Whether you’re traveling across a span on foot, by bicycle, or by car, the impact of an artists’ thinking can be subtle or dramatic. Maybe you’re going over the Duwamish River and you notice the large, elaborate gears embedded into the railing of the South Park Bridge; artist Barbara Grygutis took those from the original 1931 bridge and included them in its replacement to signal the location’s history and industrial identity. Visit the historic 1921 Meadowbrook Bridge (which, by the way, featured in Twin Peaks a couple of times) and you’ll see four relief panels by Bruce Myers that speak to the surrounding flora and fauna. For the Novelty Bridge in Duvall, Carolyn Law devised unique color experiences for travelers heading toward or away from the city. In Redmond, Cliff Garten created a series of curved design elements for the York Bridge, echoing the shapes of the river below.
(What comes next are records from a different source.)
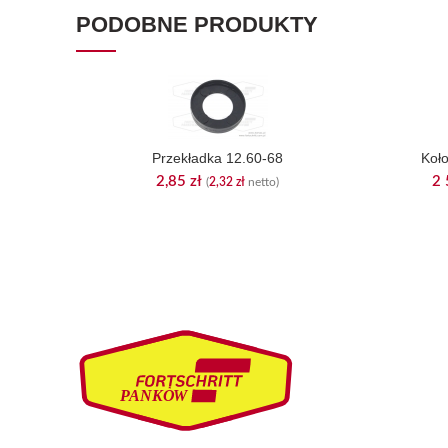
PODOBNE PRODUKTY
Przekładka 12.60-68
Koł
2,85
zł
2 
(
2,32
zł
netto)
Cross the Snoqualmie River via the Mt. Si Bridge and its bright red color will pop against the surrounding evergreens. Artist Cris Bruch gave some insight into his work, “I thought about the bridge as an event, an experience that should contain some awe and excitement, which has a narrative structure to it.” Indeed, from the nearby plantings he selected to the contrasting green elements he devised for the railing, Bruch’s contributions transform the journey from one end of the bridge to the other, calling attention to its environment and architecture while heightening the moment of one’s suspension over the river.
As time passes, older bridges inevitably require replacement or improvement. In 2013, 4Culture commissioned Leo Berk to create a Bridge Manual for future short-span bridge projects in King County. A few years prior, the county had identified more than 50 bridges between 20 and 110 feet long that needed to be replaced. Berk created a kit of parts that can be used in different combinations on all of these bridges—an effective way to enhance even the most humble of crossings.
Around the world, bridges are celebrated as placemaking icons: the London Tower, the Golden Gate, the Brooklyn Bridge, and countless others, both famous and not. In these beautiful feats of form and function, it’s impossible to distinguish where their engineering ends and their artistry begins. A perfect kind of public art.
Bridges are fundamentally about connecting, about linking one place with another, about opportunity and potential. Like art, they help keep us tethered to the earth, history, and each other.